La decisión del juez Velasco de abrir la segunda fase de la Operación Púnica con la imputación de Figar y Victoria, así como de los diputados del PP en la Asamblea de Madrid Mario Utrilla y Jose Miguel Moreno y el Consejero de Industria y Turismo de Murcia, Juan Carlos Ruiz, amenazaba con hacer saltar por los aires las expectativas de los populares de alcanzar acuerdos estables con Ciudadanos para formar gobiernos en la Comunidad de Madrid y la Región de Murcia. A seis meses para las elecciones generales, Albert Rivera no va a consentir que los votantes liguen a su partido con los casos de corrupción en los que se ven involucrados los dirigentes populares, según habían subrayado a SABEMOS fuentes del partido de Rivera.

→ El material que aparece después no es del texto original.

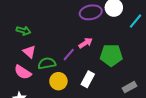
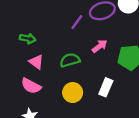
purple line: (69, 55) -> (77, 22), moved
green semicircle: (47, 63) -> (70, 60), moved

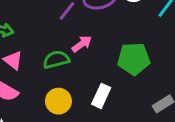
pink arrow: (100, 46) -> (82, 44), moved

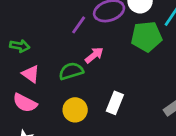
green pentagon: (134, 59) -> (146, 37), moved

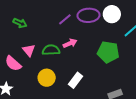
green pentagon: (146, 37) -> (108, 52), moved
pink triangle: (31, 74) -> (29, 50), moved

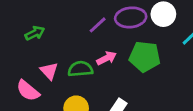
green arrow: (20, 23) -> (35, 33), turned -48
green pentagon: (108, 52) -> (145, 57), moved

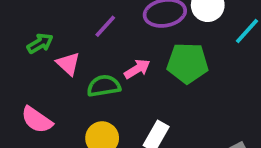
purple line: (98, 25) -> (105, 26), moved
pink triangle: (49, 71) -> (68, 64), moved

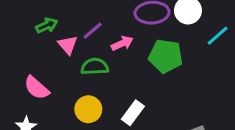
purple line: (105, 26) -> (93, 31), moved
pink arrow: (137, 69) -> (122, 43), moved

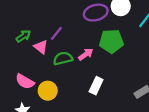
pink arrow: (122, 43) -> (86, 54), moved
yellow circle: (88, 109) -> (48, 91), moved

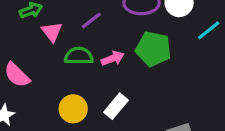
purple line: (56, 33) -> (91, 20), moved
yellow circle: (48, 91) -> (73, 109), moved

La dimisión de Victoria y Figar, quienes siempre han reiterado su inocencia, devuelve algunas opciones a la candidata del PP en la Comunidad de Madrid, Cristina Cifuentes, para conseguir los votos de Ciudadanos que necesita para ser investida presidenta. En todo caso, ambos habían anunciado ya que abandonarían la primera línea de la política por lo que en su momento denominaron “razones personales”.

Albert Rivera almorzó recientemente en el palacio de la Moncloa con el presidente del Gobierno, Mariano Rajoy. Y lo hizo después de reunirse con el secretario general del PSOE, Pedro Sánchez. Es presumible que en ambas entrevistas se hablase de las consecuencias judiciales de la Púnica.

Consultado sobre las dimisiones, Rivera se felicitó por ellas pero consideró que, en cuanto a la investidura de Cifuentes, la respuesta por el momento sigue siendo “no”. Hasta que no se demuestre que la candidata popular a la Asamblea tiene autonomía como para cumplir con sus exigencias, no estará nada claro.